Segment Open
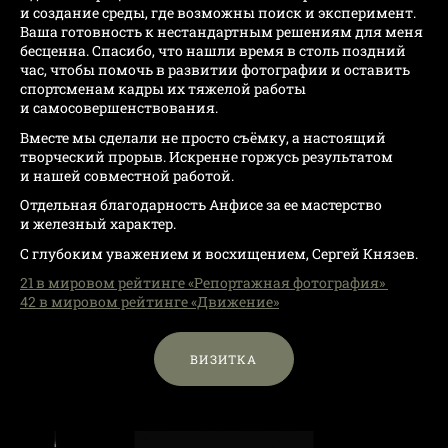
и создание среды, где возможны поиск и эксперимент.
Ваша готовность к нестандартным решениям для меня
бесценна. Спасибо, что нашли время в столь поздний
час, чтобы помочь в развитии фотографии и оставить
спортсменам кадры их тяжелой работы
и самосовершенствования.
Вместе мы сделали не просто съёмку, а настоящий
творческий прорыв. Искренне горжусь результатом
и нашей совместной работой.
Отдельная благодарность Анфисе за ее мастерство
и железный характер.
С глубоким уважением и восхищением, Сергей Князев.
21 в мировом рейтинге «Репортажная фотография»
42 в мировом рейтинге «Движение»
ВИЗИТКА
Segment Closed
__WORK REQUEST__
Print every record exactly, without the pictures.

__FINISHED TASK__
и создание среды, где возможны поиск и эксперимент.
Ваша готовность к нестандартным решениям для меня
бесценна. Спасибо, что нашли время в столь поздний
час, чтобы помочь в развитии фотографии и оставить
спортсменам кадры их тяжелой работы
и самосовершенствования.
Вместе мы сделали не просто съёмку, а настоящий
творческий прорыв. Искренне горжусь результатом
и нашей совместной работой.
Отдельная благодарность Анфисе за ее мастерство
и железный характер.
С глубоким уважением и восхищением, Сергей Князев.
21 в мировом рейтинге «Репортажная фотография»
42 в мировом рейтинге «Движение»
ВИЗИТКА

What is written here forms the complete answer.